🔢 Aggregate Functions
Common Aggregate Functions
| Function | Purpose | Example | Returns |
|---|---|---|---|
| COUNT(*) | Total rows | COUNT(*) AS total | Number |
| COUNT(col) | Non-NULL values | COUNT(salary) | Number |
| SUM(col) | Sum of values | SUM(salary) | Number |
| AVG(col) | Average value | AVG(salary) | Number |
| MIN(col) | Minimum value | MIN(salary) | Any type |
| MAX(col) | Maximum value | MAX(salary) | Any type |
| STDDEV(col) | Standard deviation | STDDEV(salary) | Number |
| VARIANCE(col) | Variance | VARIANCE(salary) | Number |
Basic Aggregate Queries
-- Simple aggregation
SELECT
COUNT(*) AS total_employees,
SUM(salary) AS total_payroll,
AVG(salary) AS avg_salary,
MIN(salary) AS min_salary,
MAX(salary) AS max_salary
FROM employees;
-- Aggregation with DISTINCT
SELECT
COUNT(DISTINCT department_id) AS dept_count,
COUNT(DISTINCT manager_id) AS manager_count
FROM employees;
-- Conditional aggregation
SELECT
COUNT(CASE WHEN salary > 50000 THEN 1 END) AS high_earners,
COUNT(CASE WHEN salary <= 50000 THEN 1 END) AS low_earners
FROM employees;
🎯 GROUP BY Clause
Basic GROUP BY
-- Group by single column
SELECT
department_id,
COUNT(*) AS emp_count,
AVG(salary) AS avg_salary
FROM employees
GROUP BY department_id
ORDER BY avg_salary DESC;
-- Group by multiple columns
SELECT
department_id,
job_id,
COUNT(*) AS emp_count,
SUM(salary) AS total_salary
FROM employees
GROUP BY department_id, job_id
ORDER BY department_id, job_id;
-- Group with JOIN
SELECT
d.department_name,
COUNT(e.employee_id) AS emp_count,
AVG(e.salary) AS avg_salary
FROM employees e
RIGHT JOIN departments d ON e.department_id = d.department_id
GROUP BY d.department_name
ORDER BY emp_count DESC;
🔍 HAVING Clause - Filter Groups
Filter groups after aggregation (similar to WHERE but for groups).

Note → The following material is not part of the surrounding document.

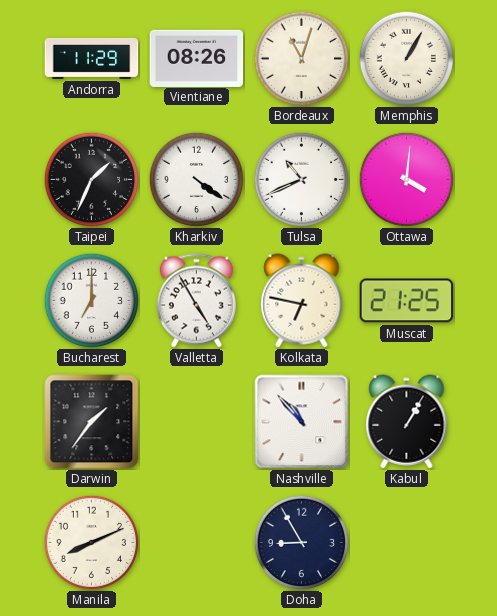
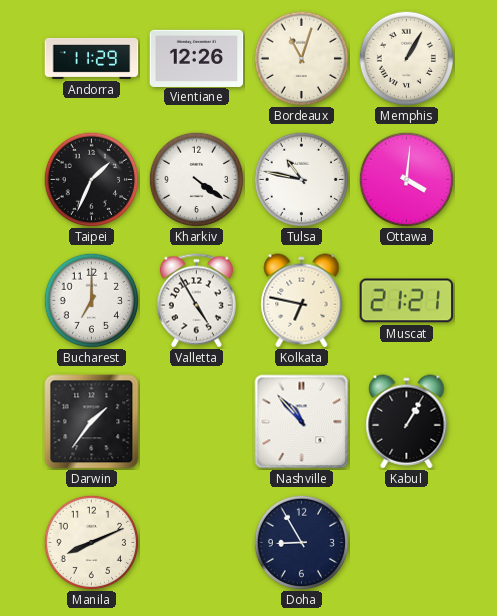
Vientiane: 08:26 -> 12:26
Tulsa: 10:41 -> 10:47
Muscat: 21:25 -> 21:21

-- HAVING filters groups, WHERE filters rows
SELECT
department_id,
COUNT(*) AS emp_count,
AVG(salary) AS avg_salary
FROM employees
WHERE salary > 40000 -- Row filter (before grouping)
GROUP BY department_id
HAVING COUNT(*) > 5 -- Group filter (after grouping)
ORDER BY emp_count DESC;
-- Multiple HAVING conditions
SELECT
department_id,
COUNT(*) AS emp_count,
AVG(salary) AS avg_salary,
MAX(salary) AS max_salary
FROM employees
GROUP BY department_id
HAVING COUNT(*) > 3
AND AVG(salary) > 60000
AND MAX(salary) > 100000;
-- HAVING with subquery
SELECT
department_id,
COUNT(*) AS emp_count
FROM employees
GROUP BY department_id
HAVING COUNT(*) > (
SELECT AVG(emp_per_dept)
FROM (
SELECT COUNT(*) emp_per_dept
FROM employees
GROUP BY department_id
)
);
📈 ROLLUP - Hierarchical Aggregation
Creates subtotals and grand total from left to right.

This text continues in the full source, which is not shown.